Count how many lines in this material contain "影视头条". The answer is that number alone.

_Data for the task_.
————

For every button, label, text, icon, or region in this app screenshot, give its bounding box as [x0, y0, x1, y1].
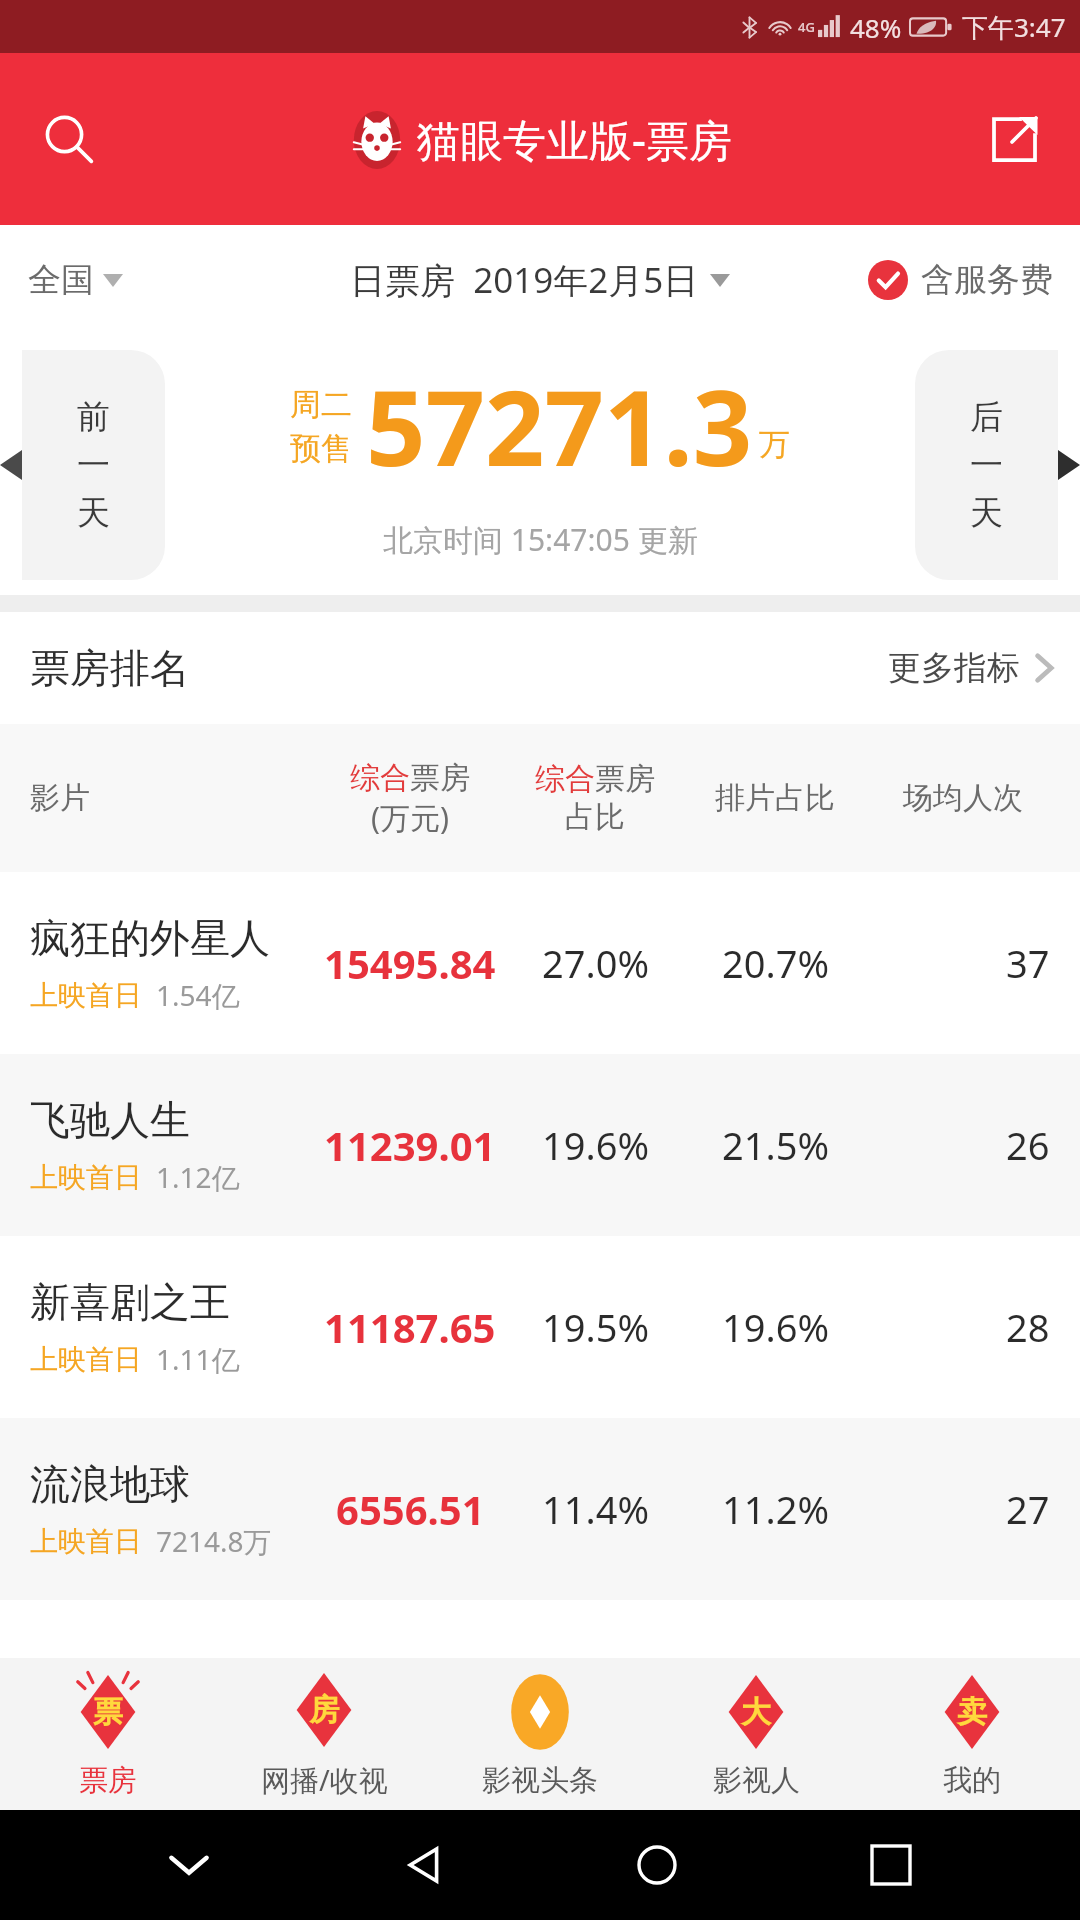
- staticText: 票房: [595, 760, 655, 798]
- staticText: 1.12亿: [156, 1158, 240, 1196]
- staticText: 下午3:47: [962, 9, 1066, 45]
- button[interactable]: 飞驰人生: [0, 1054, 1080, 1236]
- staticText: 新喜剧之王: [30, 1277, 230, 1327]
- staticText: 影视人: [713, 1762, 800, 1799]
- button[interactable]: 全国: [28, 259, 123, 301]
- staticText: 27.0%: [542, 937, 649, 989]
- staticText: 综合: [535, 760, 595, 798]
- staticText: 票房: [410, 759, 470, 797]
- staticText: 疯狂的外星人: [30, 913, 270, 963]
- staticText: 前 一 天: [77, 396, 110, 534]
- button[interactable]: 后 一 天: [915, 350, 1080, 580]
- button[interactable]: 新喜剧之王: [0, 1236, 1080, 1418]
- button[interactable]: 最近任务: [846, 1820, 936, 1910]
- staticText: 周二 预售: [290, 385, 352, 468]
- button[interactable]: 疯狂的外星人: [0, 872, 1080, 1054]
- staticText: 票房排名: [30, 643, 190, 693]
- staticText: 票房: [79, 1762, 137, 1799]
- staticText: 全国: [28, 259, 94, 301]
- staticText: 后 一 天: [970, 396, 1003, 534]
- staticText: 票: [93, 1693, 123, 1731]
- staticText: 更多指标: [888, 647, 1020, 689]
- staticText: 7214.8万: [156, 1522, 272, 1560]
- staticText: 卖: [957, 1693, 987, 1731]
- staticText: 11239.01: [324, 1118, 496, 1172]
- staticText: 北京时间 15:47:05 更新: [383, 519, 698, 560]
- button[interactable]: 票: [0, 1658, 216, 1810]
- staticText: 37: [1006, 937, 1050, 989]
- button[interactable]: 主屏幕: [612, 1820, 702, 1910]
- button[interactable]: 前 一 天: [0, 350, 165, 580]
- staticText: 26: [1006, 1119, 1050, 1171]
- staticText: 1.54亿: [156, 976, 240, 1014]
- staticText: 影片: [30, 779, 90, 817]
- staticText: 27: [1006, 1483, 1050, 1535]
- staticText: 我的: [943, 1762, 1001, 1799]
- staticText: 21.5%: [722, 1119, 829, 1171]
- staticText: 综合: [350, 759, 410, 797]
- staticText: 上映首日: [30, 1160, 142, 1195]
- staticText: 流浪地球: [30, 1459, 190, 1509]
- staticText: 占比: [565, 798, 625, 836]
- staticText: 1.11亿: [156, 1340, 240, 1378]
- staticText: 场均人次: [903, 779, 1023, 817]
- button[interactable]: 分享: [978, 103, 1050, 175]
- staticText: 28: [1006, 1301, 1050, 1353]
- button[interactable]: 影视头条: [432, 1658, 648, 1810]
- staticText: 猫眼专业版-票房: [417, 110, 732, 169]
- staticText: 11187.65: [324, 1300, 496, 1354]
- staticText: 飞驰人生: [30, 1095, 190, 1145]
- staticText: 上映首日: [30, 1342, 142, 1377]
- staticText: 房: [309, 1691, 339, 1729]
- staticText: 15495.84: [324, 936, 496, 990]
- button[interactable]: 房: [216, 1658, 432, 1810]
- staticText: 网播/收视: [261, 1760, 388, 1800]
- staticText: 排片占比: [715, 779, 835, 817]
- button[interactable]: 日票房 2019年2月5日: [350, 256, 730, 304]
- staticText: 19.6%: [542, 1119, 649, 1171]
- staticText: 20.7%: [722, 937, 829, 989]
- staticText: 6556.51: [336, 1482, 485, 1536]
- staticText: 19.6%: [722, 1301, 829, 1353]
- button[interactable]: 流浪地球: [0, 1418, 1080, 1600]
- staticText: 4G: [798, 18, 815, 36]
- staticText: 影视头条: [482, 1762, 598, 1799]
- button[interactable]: 收起: [144, 1820, 234, 1910]
- staticText: 11.2%: [722, 1483, 829, 1535]
- staticText: (万元): [371, 797, 449, 838]
- staticText: 万: [759, 425, 790, 464]
- button[interactable]: 大: [648, 1658, 864, 1810]
- staticText: 上映首日: [30, 978, 142, 1013]
- button[interactable]: 搜索: [32, 102, 106, 176]
- staticText: 11.4%: [542, 1483, 649, 1535]
- staticText: 19.5%: [542, 1301, 649, 1353]
- button[interactable]: 返回: [378, 1820, 468, 1910]
- button[interactable]: 更多指标: [888, 647, 1054, 689]
- button[interactable]: 卖: [864, 1658, 1080, 1810]
- staticText: 57271.3: [366, 355, 753, 497]
- staticText: 日票房 2019年2月5日: [350, 256, 699, 304]
- staticText: 上映首日: [30, 1524, 142, 1559]
- staticText: 大: [741, 1693, 771, 1731]
- staticText: 48%: [850, 10, 902, 45]
- button[interactable]: 含服务费: [868, 259, 1053, 301]
- staticText: 含服务费: [921, 259, 1053, 301]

————

_Response for this exercise_. 2